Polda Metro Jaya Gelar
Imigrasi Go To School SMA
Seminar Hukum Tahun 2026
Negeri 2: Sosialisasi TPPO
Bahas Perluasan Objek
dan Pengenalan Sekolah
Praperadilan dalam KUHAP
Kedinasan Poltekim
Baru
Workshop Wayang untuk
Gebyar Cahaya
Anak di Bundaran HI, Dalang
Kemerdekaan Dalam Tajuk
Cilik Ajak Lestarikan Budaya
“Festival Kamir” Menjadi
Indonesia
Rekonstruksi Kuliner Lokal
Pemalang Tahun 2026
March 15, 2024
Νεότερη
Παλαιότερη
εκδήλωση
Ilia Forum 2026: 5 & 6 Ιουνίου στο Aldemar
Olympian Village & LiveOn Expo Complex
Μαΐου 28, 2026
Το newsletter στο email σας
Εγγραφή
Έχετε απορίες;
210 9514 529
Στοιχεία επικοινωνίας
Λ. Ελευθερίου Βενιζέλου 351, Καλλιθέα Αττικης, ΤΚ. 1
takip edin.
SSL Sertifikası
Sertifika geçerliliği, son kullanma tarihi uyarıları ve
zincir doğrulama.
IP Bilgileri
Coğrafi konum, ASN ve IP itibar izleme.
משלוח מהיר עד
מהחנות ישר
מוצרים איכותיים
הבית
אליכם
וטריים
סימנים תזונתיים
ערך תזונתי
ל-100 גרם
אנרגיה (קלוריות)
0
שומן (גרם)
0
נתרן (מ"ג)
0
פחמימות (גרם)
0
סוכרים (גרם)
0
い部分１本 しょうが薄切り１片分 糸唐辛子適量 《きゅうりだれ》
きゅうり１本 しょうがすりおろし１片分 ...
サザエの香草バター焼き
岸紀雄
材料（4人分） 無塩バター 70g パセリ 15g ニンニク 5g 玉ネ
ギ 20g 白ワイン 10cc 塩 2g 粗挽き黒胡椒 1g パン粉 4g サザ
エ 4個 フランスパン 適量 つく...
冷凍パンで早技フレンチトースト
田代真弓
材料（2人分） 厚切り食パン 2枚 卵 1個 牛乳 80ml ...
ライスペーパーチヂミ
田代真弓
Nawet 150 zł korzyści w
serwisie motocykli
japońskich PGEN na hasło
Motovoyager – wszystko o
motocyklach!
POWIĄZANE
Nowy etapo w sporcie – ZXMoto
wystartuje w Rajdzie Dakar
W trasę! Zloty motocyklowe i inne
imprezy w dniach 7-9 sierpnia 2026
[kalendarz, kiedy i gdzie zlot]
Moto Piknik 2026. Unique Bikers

◇ ◇ ◇ ◇ ◇ ◇ ◇

Your goal
Find "פחמימות (גרם)" in the data above, then repeat that line and all lines after it exactly, ending with the final line.

Answer to the exercise
פחמימות (גרם)
0
סוכרים (גרם)
0
い部分１本 しょうが薄切り１片分 糸唐辛子適量 《きゅうりだれ》
きゅうり１本 しょうがすりおろし１片分 ...
サザエの香草バター焼き
岸紀雄
材料（4人分） 無塩バター 70g パセリ 15g ニンニク 5g 玉ネ
ギ 20g 白ワイン 10cc 塩 2g 粗挽き黒胡椒 1g パン粉 4g サザ
エ 4個 フランスパン 適量 つく...
冷凍パンで早技フレンチトースト
田代真弓
材料（2人分） 厚切り食パン 2枚 卵 1個 牛乳 80ml ...
ライスペーパーチヂミ
田代真弓
Nawet 150 zł korzyści w
serwisie motocykli
japońskich PGEN na hasło
Motovoyager – wszystko o
motocyklach!
POWIĄZANE
Nowy etapo w sporcie – ZXMoto
wystartuje w Rajdzie Dakar
W trasę! Zloty motocyklowe i inne
imprezy w dniach 7-9 sierpnia 2026
[kalendarz, kiedy i gdzie zlot]
Moto Piknik 2026. Unique Bikers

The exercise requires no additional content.